Oct 27 2009
A Gen Y-er ponders the all-important question
Can the millennial generation sustain Singapore for the next 50 years? Why should I care? This answer raises many questions: Why am I apathetic? In fact, why are people apathetic? Blame has been placed on self-centredness amongst the youth, but you find the most self-centredness in countries with lesser political apathy – why are, for example, divorces commonplace in the West? The self-centredness of the youth in Singapore, in spite of their political apathy, cannot be placed on their “myopic self-centred interests,” to quote TOC, alone.
You can put it this way too – people who are engaged in politics do so either because they are really altruistic and want to do something for society, OR because they want to make a point, they want to go down in history. But these are two extremes, and people normally do so because they want to improve the lives of others and at the same time be remembered when they are gone. It all has to do with finding meaning in life. So why are Singaporeans self-centred, and at the same time, apathetic?
Perhaps it is because life in Singapore is meaningless? Meritocracy – the good will succeed – does that make sense at all, for who defines “good”? I think meritocracy has led to an equation “more” = “good”, where “more” means a material more, a more which you can see with your eyes and touch with your hands. But is there meaning above that? For those who pursue materialism, meaning is just a thing of possessing a quantitative more, by which I mean more money, a better car, a bigger house, more marks than your classmate, etc. Who reads anymore, who thinks about life? (No time, right?)
Furthermore, everyone has worked hard so that no one ever has to see poverty, the “evil” again. So, this explains the apathy somehow – just as you will trust whatever a doctor tells you with regard to your health, you will trust whatever the politician tells you regarding the country. So, apathy, in the form of blind trust, is good for you, the doctor, and the politician. So maybe Singapore is, in this sense, a victim of its own success. As long as this conception of what is good remains, then no, I don’t see sustainability for any country, let alone Singapore.
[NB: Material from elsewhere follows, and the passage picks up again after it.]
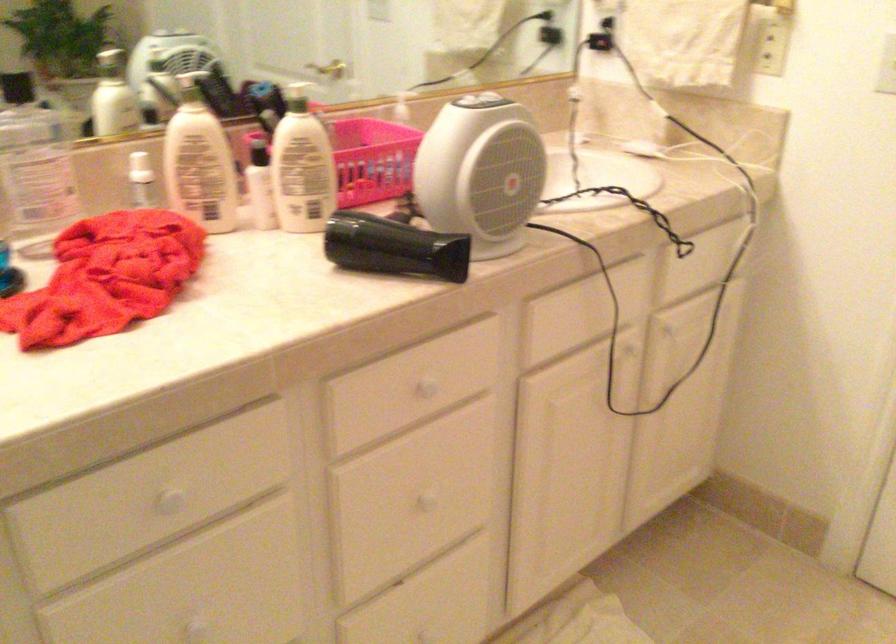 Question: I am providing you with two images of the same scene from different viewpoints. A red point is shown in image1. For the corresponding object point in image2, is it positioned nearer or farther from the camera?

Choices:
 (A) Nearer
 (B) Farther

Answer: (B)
When MM Lee says that we have never experienced poverty, it is because he has turned out to be a good doctor, a good politician (past or present is not my topic), who will never allow anything to run wild. We have been told that we should always trust the leaders we have “voted” into office, because they have, well, worked for the material good, and since we see this as the good, is it any surprise that we believe that our politicians are good doctors for the country? Rich in material goods, poor in soul – we seemed to have missed the point somewhere that there are more ways in which something can be good.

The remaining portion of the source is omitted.